The High Cheese
by Stephanie Gold
I'm at the game. It's bottom of the seventh, tied 3-3, and the visiting team clean up man's at bat. A pitch sails over the plate and the man to my right declares with glee "It's the high cheese!"
The high cheese. I watch the batter pop a few fouls and strike out as I ponder this evocative if inscrutable phrase. Did he mean the pitch reeked like over-ripe Roquefort? Was it an honorific like the Grand Poobah? As the teams trade places, I catch my neighbor's eye.
"The high cheese?" I ask.
He is happy to expound. "Yes, the high cheese. A fast ball up around the collar bone. The batter goes for it and he strikes out." He pauses, in awe of the beauty of the pitch. "The high cheese," he concludes with great satisfaction.
It's spring and Opening Day is nearly here. Time to work on your baseball idiom, show the world you know your heat from your wheelhouse, and engage in one of baseball's most rewarding and least caloric customs. It's traditional as mustard stains on your T-shirt, but more appealing.

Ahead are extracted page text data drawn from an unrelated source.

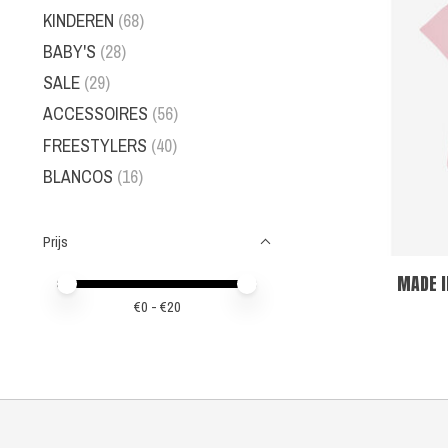
KINDEREN
(68)
BABY'S
(28)
SALE
(29)
ACCESSOIRES
(56)
FREESTYLERS
(40)
BLANCOS
(16)
Prijs
MADE 
Minimale prijswaarde
Price maximum value
€
0
- €
20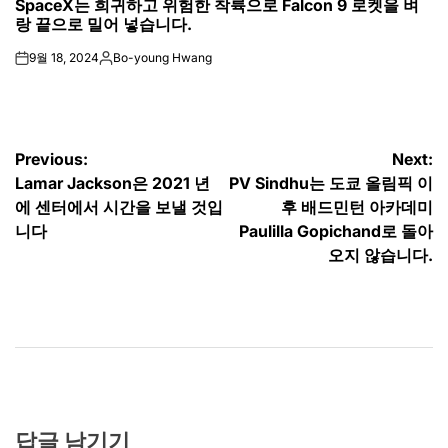
SpaceX는 희귀하고 위험한 착륙으로 Falcon 9 로켓을 벼
IN
랑 끝으로 밀어 넣습니다.
9월 18, 2024
Bo-young Hwang
on
Posted
by
글
Previous:
Next:
Lamar Jackson은 2021 년
PV Sindhu는 도쿄 올림픽 이
탐
에 센터에서 시간을 보낼 것입
후 배드민턴 아카데미
색
니다
Paulilla Gopichand로 돌아
오지 않습니다.
답글 남기기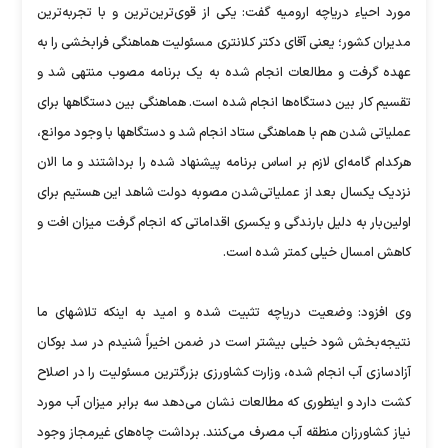
مورد احیاء دریاچه ارومیه گفت: یکی از قوی‌ترین‌ترین و با تجربه‌ترین
مدیران کشور؛ یعنی آقای دکتر کلانتری مسئولیت هماهنگی فرابخشی را به
عهده گرفت و مطالعات انجام شده به یک برنامه مصوب منتهی شد و
تقسیم کار بین دستگاه‌ها انجام شده است. هماهنگی بین دستگاهها برای
عملیاتی شدن هم با هماهنگی ستاد انجام شد و دستگاهها با وجود موانع،
هر‌کدام گامه‌ای لازم بر اساس برنامه پیشنهاد شده را برداشتند و ما الان
نزدیک یکسال بعد از عملیاتی‌شدن مصوبه دولت شاهد این هستیم برای
اولین‌بار به دلیل بارندگی و یکسری اقداماتی که انجام گرفت میزان افت و
کاهش امسال خیلی کمتر شده است.
وی افزود: وضعیت دریاچه تثبیت شده ‌و امید به اینکه تلاشهای ما
نتیجه‌بخش شود خیلی بیشتر است در ضمن اخیراً شنیدم در سد بوکان
آزاد‌سازی آب انجام شده، وزارت کشاورزی بزرگترین مسئولیت را در اصلاح
کشت دارد و اینطوری که مطالعات نشان می‌دهد سه برابر میزان آب مورد
نیاز کشاورزان منطقه آب مصرف می‌کنند. برداشت چاه‌های غیر‌مجاز وجود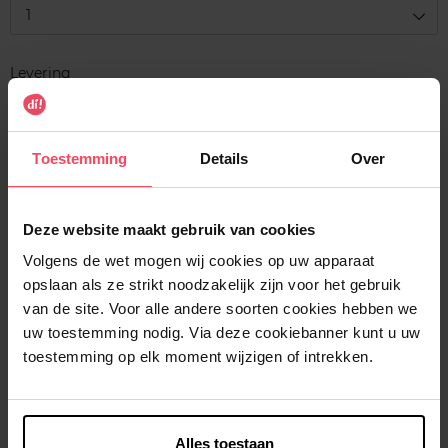
1
Levering
Voorradig
In winkelmandje
Toestemming
Details
Over
Gratis levering bij aankoop van min. 35€.
Gratis retour in je winkelpunt
Deze website maakt gebruik van cookies
Verzending binnen 24u
Volgens de wet mogen wij cookies op uw apparaat
opslaan als ze strikt noodzakelijk zijn voor het gebruik
van de site. Voor alle andere soorten cookies hebben we
uw toestemming nodig. Via deze cookiebanner kunt u uw
toestemming op elk moment wijzigen of intrekken.
Beschrijving
Kenmerken
Alles toestaan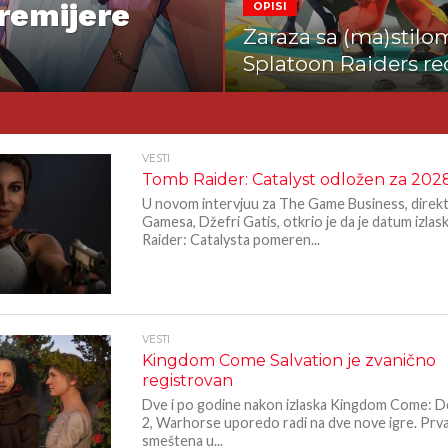
remijere
OPISI
Zaraza sa (ma)stilom
Splatoon Raiders re
VESTI
Tomb Raider: Catalyst odložen za 202
U novom intervjuu za The Game Business, dire
Gamesa, Džefri Gatis, otkrio je da je datum izla
Raider: Catalysta pomeren...
VESTI
Kingdom Come Salvation je zvanično
registrovan
Dve i po godine nakon izlaska Kingdom Come: D
2, Warhorse uporedo radi na dve nove igre. Prva 
smeštena u...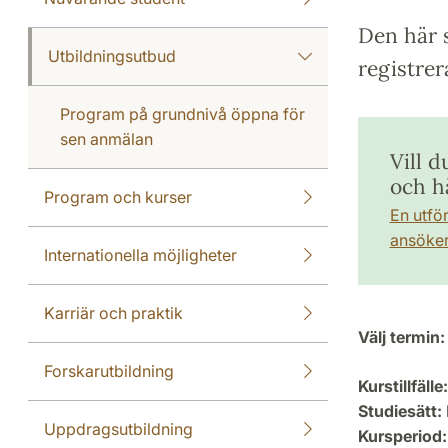
Den här s
Utbildningsutbud
registrer
Program på grundnivå öppna för
sen anmälan
Vill d
och h
Program och kurser
En utfö
ansöker 
Internationella möjligheter
Karriär och praktik
Välj termin:
Forskarutbildning
Kurstillfälle:
Studiesätt:
Uppdragsutbildning
Kursperiod: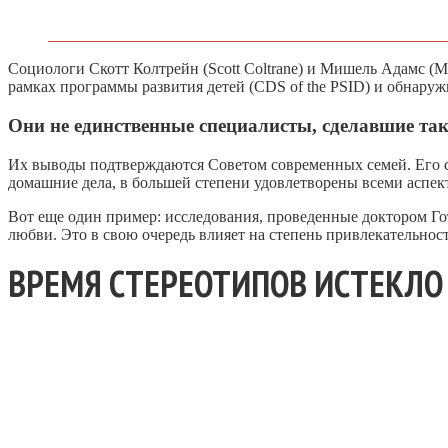
Социологи Скотт Колтрейн (Scott Coltrane) и Мишель Адамс (
рамках программы развития детей (CDS of the PSID) и обнару
Они не единственные специалисты, сделавшие та
Их выводы подтверждаются Советом современных семей. Его с
домашние дела, в большей степени удовлетворены всеми аспект
Вот еще один пример: исследования, проведенные доктором Го
любви. Это в свою очередь влияет на степень привлекательнос
ВРЕМЯ СТЕРЕОТИПОВ ИСТЕКЛО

Is the pitching less than keen? Forget your four-letter retorts and try "The bullpen's stinking it up again!" If you're the sort who loves to shout "it's a dead mackerel," wait till you see a weak, nothing pitch, and let 'er rip. But ease up on the improv. If Barry should pop one up, for example, don't go yelling "Garlic Fry to the Sky!"
It's bottom of the ninth, two outs, you're ahead 4-3, but they've a man on third, the count's 2-2, and their bambino's dominating home plate. Your fireballer chucks a hard pitch that's high and inside, brushing the batter back. "Ahh, a little chin music," you declare. You settle back to watch the slugger strike out looking. It's baseball season again, you can sling the slang with the best of 'em, and life is good.
With a Perspective, I'm Stephanie Gold.